## Prophet Water Level Outliers

Use water level measurements of groundwater available from IntellusNM.com to identify outliers, trend, seasonality, and upset events.

This notebook contains basic statistical analysis and visualization of the data.

### Data Sources
- summary : Processed file from notebook 1-Data_Prep

### Changes
- 02-19-2024 : Started project

In [1]:
import pandas as pd
from pathlib import Path
from datetime import datetime
import seaborn as sns
import prophet
import plotly
import matplotlib.pyplot as plt
import numpy as np

Pyarrow will become a required dependency of pandas in the next major release of pandas (pandas 3.0),
(to allow more performant data types, such as the Arrow string type, and better interoperability with other libraries)
but was not found to be installed on your system.
If this would cause problems for you,
please provide us feedback at https://github.com/pandas-dev/pandas/issues/54466
        
  import pandas as pd
  from .autonotebook import tqdm as notebook_tqdm


In [2]:
from prophet import Prophet
from prophet.plot import add_changepoints_to_plot
from prophet.plot import plot_plotly, plot_components_plotly
from sklearn.metrics import mean_absolute_error, mean_absolute_percentage_error


In [3]:
%matplotlib inline

### File Locations

In [4]:
today = datetime.today()
in_file = Path.cwd() / "data" / "processed" / f"summary_{today:%b-%d-%Y}.pkl"
report_dir = Path.cwd() / "reports"
report_file = report_dir / "Excel_Analysis_{today:%b-%d-%Y}.xlsx"

In [5]:
df = pd.read_pickle(in_file)
df = df.rename(columns={'Measurement Date Time':'ds', 'Groundwater Elevation':'y'})
df.dtypes

Site ID                                             object
Location ID                                         object
ds                                          datetime64[ns]
Groundwater Measurement                            float64
y                                                  float64
Groundwater Level Comments                          object
Groundwater Level Data Quality Code                 object
Groundwater Level Validation Reason Code            object
dtype: object

In [6]:
pip show prophet

Name: prophet
Version: 1.1.5
Summary: Automatic Forecasting Procedure
Home-page: 
Author: 
Author-email: "Sean J. Taylor" <sjtz@pm.me>, Ben Letham <bletham@fb.com>
License: MIT
Location: /Users/paulmark/JupyterNotebooks/Water Level Outliers/.venv/lib/python3.11/site-packages
Requires: cmdstanpy, holidays, importlib-resources, matplotlib, numpy, pandas, tqdm
Required-by: 
Note: you may need to restart the kernel to use updated packages.
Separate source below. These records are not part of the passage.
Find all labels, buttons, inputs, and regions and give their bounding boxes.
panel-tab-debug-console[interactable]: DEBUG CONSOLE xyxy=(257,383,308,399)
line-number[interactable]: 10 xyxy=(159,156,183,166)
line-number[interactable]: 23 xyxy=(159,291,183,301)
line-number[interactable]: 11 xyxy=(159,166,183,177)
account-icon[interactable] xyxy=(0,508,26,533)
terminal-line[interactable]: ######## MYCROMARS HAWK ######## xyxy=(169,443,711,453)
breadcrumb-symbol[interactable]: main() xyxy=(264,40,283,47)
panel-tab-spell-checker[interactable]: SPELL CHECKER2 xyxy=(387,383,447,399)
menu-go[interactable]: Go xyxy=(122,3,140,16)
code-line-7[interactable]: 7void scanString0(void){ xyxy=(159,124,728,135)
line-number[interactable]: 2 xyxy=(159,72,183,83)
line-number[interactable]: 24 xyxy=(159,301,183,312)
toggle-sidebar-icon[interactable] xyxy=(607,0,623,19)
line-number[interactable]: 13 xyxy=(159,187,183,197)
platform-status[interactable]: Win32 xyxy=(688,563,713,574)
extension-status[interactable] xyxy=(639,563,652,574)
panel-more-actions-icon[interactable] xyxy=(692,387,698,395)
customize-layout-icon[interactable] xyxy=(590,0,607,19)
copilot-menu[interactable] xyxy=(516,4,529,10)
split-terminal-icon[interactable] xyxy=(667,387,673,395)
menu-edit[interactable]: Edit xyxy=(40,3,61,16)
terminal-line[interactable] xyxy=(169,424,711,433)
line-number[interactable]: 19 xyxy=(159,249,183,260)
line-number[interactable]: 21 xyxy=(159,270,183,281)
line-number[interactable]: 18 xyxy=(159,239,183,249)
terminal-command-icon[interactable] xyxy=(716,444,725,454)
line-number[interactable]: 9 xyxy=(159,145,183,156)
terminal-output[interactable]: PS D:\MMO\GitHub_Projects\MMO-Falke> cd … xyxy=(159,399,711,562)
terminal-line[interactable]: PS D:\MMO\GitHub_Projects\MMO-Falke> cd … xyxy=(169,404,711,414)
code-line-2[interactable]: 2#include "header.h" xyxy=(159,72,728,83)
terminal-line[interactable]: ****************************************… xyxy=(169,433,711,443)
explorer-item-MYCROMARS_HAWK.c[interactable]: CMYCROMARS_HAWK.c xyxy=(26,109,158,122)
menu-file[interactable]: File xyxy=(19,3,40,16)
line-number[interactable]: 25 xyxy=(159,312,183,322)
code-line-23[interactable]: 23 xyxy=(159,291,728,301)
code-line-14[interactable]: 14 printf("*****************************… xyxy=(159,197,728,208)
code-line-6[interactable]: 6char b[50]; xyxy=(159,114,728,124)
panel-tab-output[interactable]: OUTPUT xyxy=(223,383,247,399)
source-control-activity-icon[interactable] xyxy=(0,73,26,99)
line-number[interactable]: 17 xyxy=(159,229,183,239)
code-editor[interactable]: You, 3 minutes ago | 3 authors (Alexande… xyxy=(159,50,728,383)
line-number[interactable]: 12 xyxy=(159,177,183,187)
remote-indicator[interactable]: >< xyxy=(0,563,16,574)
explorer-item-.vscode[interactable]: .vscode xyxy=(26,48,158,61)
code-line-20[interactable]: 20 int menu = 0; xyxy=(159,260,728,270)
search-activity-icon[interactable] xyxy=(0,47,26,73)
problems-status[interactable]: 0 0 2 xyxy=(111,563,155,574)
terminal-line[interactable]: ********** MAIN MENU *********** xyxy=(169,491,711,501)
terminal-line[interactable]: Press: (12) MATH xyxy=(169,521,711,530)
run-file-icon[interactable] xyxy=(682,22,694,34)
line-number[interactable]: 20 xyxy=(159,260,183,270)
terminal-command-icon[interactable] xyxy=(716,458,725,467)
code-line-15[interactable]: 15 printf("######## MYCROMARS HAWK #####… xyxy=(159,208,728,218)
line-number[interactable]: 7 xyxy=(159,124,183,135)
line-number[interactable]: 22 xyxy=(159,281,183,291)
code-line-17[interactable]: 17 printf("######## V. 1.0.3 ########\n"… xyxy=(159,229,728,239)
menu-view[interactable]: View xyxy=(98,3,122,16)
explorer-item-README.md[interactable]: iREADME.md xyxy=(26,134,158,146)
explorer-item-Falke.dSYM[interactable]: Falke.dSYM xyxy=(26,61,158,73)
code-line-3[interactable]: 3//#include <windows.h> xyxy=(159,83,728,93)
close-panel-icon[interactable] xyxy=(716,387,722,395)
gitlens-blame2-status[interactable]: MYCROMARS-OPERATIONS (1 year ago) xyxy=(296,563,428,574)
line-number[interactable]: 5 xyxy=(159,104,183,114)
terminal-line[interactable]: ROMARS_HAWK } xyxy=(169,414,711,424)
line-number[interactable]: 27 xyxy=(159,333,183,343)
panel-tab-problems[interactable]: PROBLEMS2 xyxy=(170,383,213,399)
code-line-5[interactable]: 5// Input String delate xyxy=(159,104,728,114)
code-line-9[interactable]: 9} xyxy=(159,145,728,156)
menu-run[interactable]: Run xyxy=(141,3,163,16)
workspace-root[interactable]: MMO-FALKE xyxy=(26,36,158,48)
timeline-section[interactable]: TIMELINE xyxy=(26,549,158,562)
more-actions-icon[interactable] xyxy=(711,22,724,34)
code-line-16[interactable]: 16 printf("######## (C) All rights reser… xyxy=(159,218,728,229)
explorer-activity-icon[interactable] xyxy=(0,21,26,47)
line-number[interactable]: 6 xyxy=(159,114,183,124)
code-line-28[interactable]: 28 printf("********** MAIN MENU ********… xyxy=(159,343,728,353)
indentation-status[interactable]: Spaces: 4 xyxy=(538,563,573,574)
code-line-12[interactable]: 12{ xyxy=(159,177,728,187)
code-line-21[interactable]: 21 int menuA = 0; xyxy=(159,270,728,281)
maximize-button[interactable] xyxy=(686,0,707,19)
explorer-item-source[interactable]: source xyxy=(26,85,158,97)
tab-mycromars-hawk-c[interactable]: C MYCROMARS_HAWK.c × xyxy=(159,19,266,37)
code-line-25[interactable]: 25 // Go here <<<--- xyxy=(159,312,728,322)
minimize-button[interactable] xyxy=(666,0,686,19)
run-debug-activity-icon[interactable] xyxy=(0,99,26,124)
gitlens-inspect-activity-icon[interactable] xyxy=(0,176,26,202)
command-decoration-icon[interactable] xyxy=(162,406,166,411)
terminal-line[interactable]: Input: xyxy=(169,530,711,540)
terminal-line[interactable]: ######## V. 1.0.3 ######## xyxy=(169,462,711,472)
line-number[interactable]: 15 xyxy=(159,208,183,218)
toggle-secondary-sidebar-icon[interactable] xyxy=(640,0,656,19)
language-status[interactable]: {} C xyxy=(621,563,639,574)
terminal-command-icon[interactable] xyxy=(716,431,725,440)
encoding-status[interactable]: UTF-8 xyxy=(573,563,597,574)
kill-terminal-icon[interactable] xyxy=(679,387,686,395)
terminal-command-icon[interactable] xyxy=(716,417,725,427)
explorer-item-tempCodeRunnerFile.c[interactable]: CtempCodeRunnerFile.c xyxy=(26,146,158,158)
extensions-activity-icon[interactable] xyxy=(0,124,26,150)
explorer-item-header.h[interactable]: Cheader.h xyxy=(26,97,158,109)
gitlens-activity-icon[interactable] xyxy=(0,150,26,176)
### Perform Data Analysis - Loop through locations to identify anomalies

In [14]:
location = df[['Location ID','Site ID']].drop_duplicates().reset_index()

In [15]:
markers = {'N':'X', 'Y':'o'}
hue_order = ['N','Y']
style_order = ['N','Y']
iw = 0.99


for location, site_id in zip(location['Location ID'], location['Site ID']):
	# Add seasonality and instantiate a new Prophet model
	model = Prophet(interval_width=iw, yearly_seasonality=True, weekly_seasonality=True)

	# print(location, parameter)
	export_subset = df[(df['Location ID'] == location) & (df['Site ID'] == site_id)]
	
	export_subset = export_subset[export_subset.groupby(['Location ID']).transform('size')>10]

	if export_subset.empty:
		continue

	# Fit the model on the training dataset
	model.fit(export_subset)

	# Make prediction
	forecast = model.predict(export_subset)

	# Merge actual and predicted values
	performance = pd.merge(export_subset, forecast[['ds', 'yhat', 'yhat_lower', 'yhat_upper']], on='ds')

	# Create an anomaly indicator
	performance['anomaly'] = performance.apply(lambda rows: 1 if ((rows.y<rows.yhat_lower)|(rows.y>rows.yhat_upper)) else 0, axis = 1)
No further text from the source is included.